The book often left me wondering what trouble she would get in to next or what crazy lie she would come up with to get her way out of some mess. I however found myself loving to hate her because of her amazing luck, for instance she is in ton of debt yet she has 2 multimillionaires falling all over her and many other lucky things I don't want to give away. I also loved that the character lived in England and the words she uses like "bloody". I kind of feel myself thinking that "wow this was kind of a modern day Cinderella story" in a screwed up kind of way, minus the evil step mom and sisters, oh and singing rats.
Sadly that is about all I can think to say about this book without giving away loads of details as I discuss the book with myself playing back different things in the book that I find unbelievable. I did a lot of think "wow that would never happen" but then I would think back to all those touching Opera stories you hear about and think well maybe it could.
Over all this was a light hearted book that left me laughing and giggling most of the way through it and I look forward to reading more of Sophie Kinsella's books.
If you've ever paid off one credit card with another, thrown out a bill before opening it, or convinced yourself that buying at a two-for-one sale is like making money, then this silly, appealing novel is for you. In the opening pages of Confessions of a Shopaholic, recent college graduate Rebecca Bloomwood is offered a hefty line of credit by a London bank. Within a few months, Sophie Kinsella's heroine has exceeded the limits of this generous offer, and begins furtively to scan her credit-card bills at work, certain that she couldn't have spent the reported sums.
In theory anyway, the world of finance shouldn't be a mystery to Rebecca, since she writes for a magazine called Successful Saving. Struggling with her spendthrift impulses, she tries to heed the advice of an expert and appreciate life's cheaper pleasures: parks, museums, and so forth. Yet her first Saturday at the Victoria and Albert Museum strikes her as a waste. Why? There's not a price tag in sight.
It kind of takes the fun out of it, doesn't it? You wander round, just looking at things, and it all gets a bit boring after a while. Whereas if they put price tags on, you'd be far more interested. In fact, I think all museums should put prices on their exhibits. You'd look at a silver chalice or a marble statue or the Mona Lisa or whatever, and admire it for its beauty and historical importance and everything--and then you'd reach for the price tag and gasp, "Hey, look how much this one is!" It would really liven things up.
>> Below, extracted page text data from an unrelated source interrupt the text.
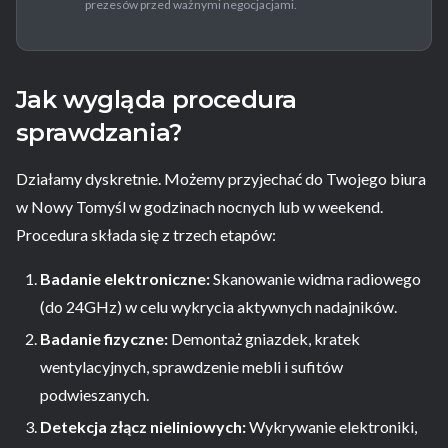
prezesów przed ważnymi negocjacjami.
Jak wygląda procedura
sprawdzania?
Działamy dyskretnie. Możemy przyjechać do Twojego biura
w Nowy Tomyśl w godzinach nocnych lub w weekend.
Procedura składa się z trzech etapów:
Badanie elektroniczne:
Skanowanie widma radiowego
(do 24GHz) w celu wykrycia aktywnych nadajników.
Badanie fizyczne:
Demontaż gniazdek, kratek
wentylacyjnych, sprawdzenie mebli i sufitów
podwieszanych.
Detekcja złącz nieliniowych:
Wykrywanie elektroniki,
Eventually, Rebecca's uncontrollable shopping and her "imaginative" solutions to her debt attract the attention not only of her bank manager but of handsome Luke Brandon--a multimillionaire PR representative for a finance group frequently covered in Successful Saving. Unlike her opposite number in Bridget Jones's Diary, however, Rebecca actually seems too scattered and spacey to reel in such a successful man. Maybe it's her Denny and George scarf. In any case, Kinsella's debut makes excellent fantasy reading for the long stretches between white sales and appliance specials. --Regina Marler
I hope those of you that enjoy reading and get the chance to read this book enjoy it! I now hope to get in to a good murder mystery, or any kind of mystery for that mater.